1
votes

Our application is running on Google Kubernetes Engine and pulling messages from a Google Cloud Pub/Sub Subscription. We have one pod running in idle state, and horizontal pod autoscaling is set up to 10 pods depending on cpu usage. The subscription is mostly empty, and when a batch job kicks in, it writes into to Pub/Sub topic. The autoscaling is working well. It immediately (within 30 seconds) scales up to 10 pods once there are outstanding messages in the Pub/Sub subscription. But the issue is only a few pods are pulling the messages from the subscription and rest of them are just sitting even though there are still messages in the subscription.

Pub/Sub Client settings are:

MaxExtension: 600
MaxOutstandingMessages: 100 (also tried with 25)
Synchronous: true (also tried with false)

Google Cloud Pub/Sub Subscription Settings:

Pull-based
Ack Deadline is 600 seconds

And once the batch job kicks in, it writes 20k messages into the Pub/Sub topic. And the application can process 2 messages/sec in average.

The application is written in golang and we're using cloud.google.com/go v0.44.1 package version.

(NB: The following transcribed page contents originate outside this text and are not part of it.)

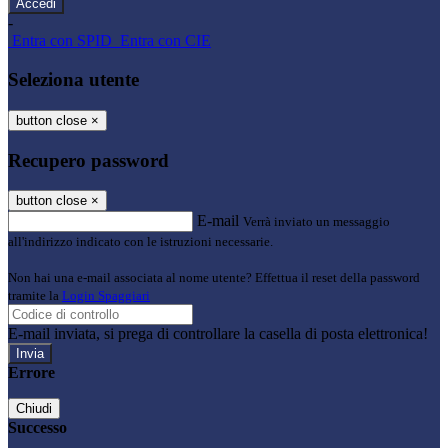
-
Entra con SPID
Entra con CIE
Seleziona utente
button close
×
Recupero password
button close
×
E-mail
Verrà inviato un messaggio
all'indirizzo indicato con le istruzioni necessarie.
Non hai una e-mail associata al nome utente? Effettua il reset della password
tramite la
Login Spaggiari
E-mail inviata, si prega di controllare la casella di posta elettronica!
Errore
Chiudi
Successo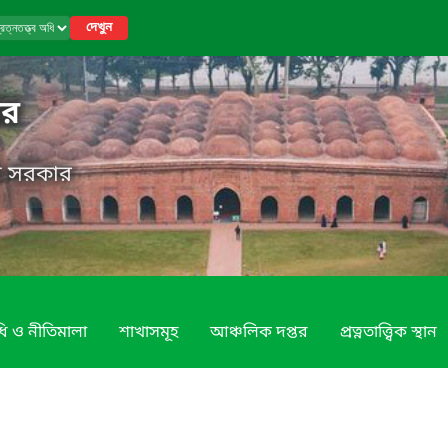
দেখুন
তর
েশ সরকার
ি ও নীতিমালা
শাখাসমূহ
আঞ্চলিক দপ্তর
প্রত্নতাত্ত্বিক স্থান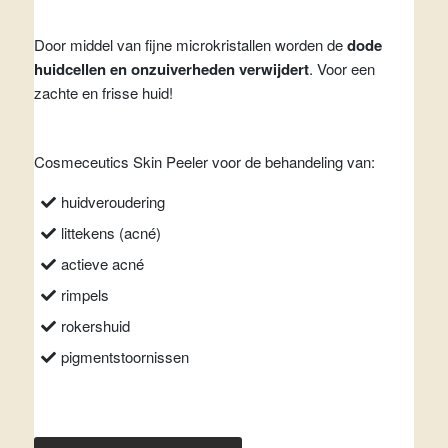
Door middel van fijne microkristallen worden de
dode
huidcellen en onzuiverheden verwijdert
. Voor een
zachte en frisse huid!
Cosmeceutics Skin Peeler voor de behandeling van:
huidveroudering
littekens (acné)
actieve acné
rimpels
rokershuid
pigmentstoornissen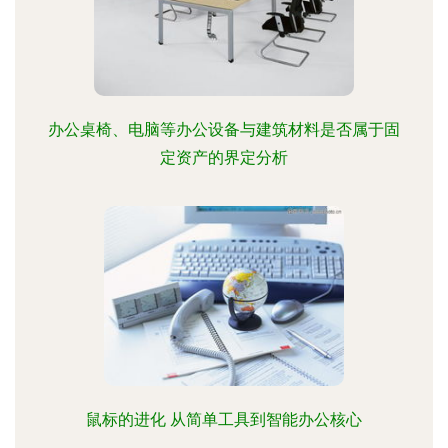
办公桌椅、电脑等办公设备与建筑材料是否属于固
定资产的界定分析
鼠标的进化 从简单工具到智能办公核心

Do you know why the pods are sitting and not pulling messages even though there's a backlog in the Cloud Pub/Sub subscription?

1
How many pods are sitting? in average?guillaume blaquiere
Most of the time 8 out of 10 are sitting. In the worst case, only one pod is running, rest are waiting. When I kill the one which is consuming messages, the others start to consume messages.mdtp
Is it possible that all your clients have the same subscription ID? Please add an minimal reproducible example to your question by editing it.Markus W Mahlberg
@mdtp did you find the answer? @Markus I have created one subscription on GCP. My service is subscribing to that subscription and calling recievecode muncher

1 Answers

0
votes

Can you try to set this:

    sub.ReceiveSettings.NumGoroutines = 10 * runtime.NumCPU()
    sub.ReceiveSettings.MaxOutstandingMessages = -1
    sub.ReceiveSettings.MaxOutstandingBytes = -1

Maybe by removing some limit, it could be better?

let me know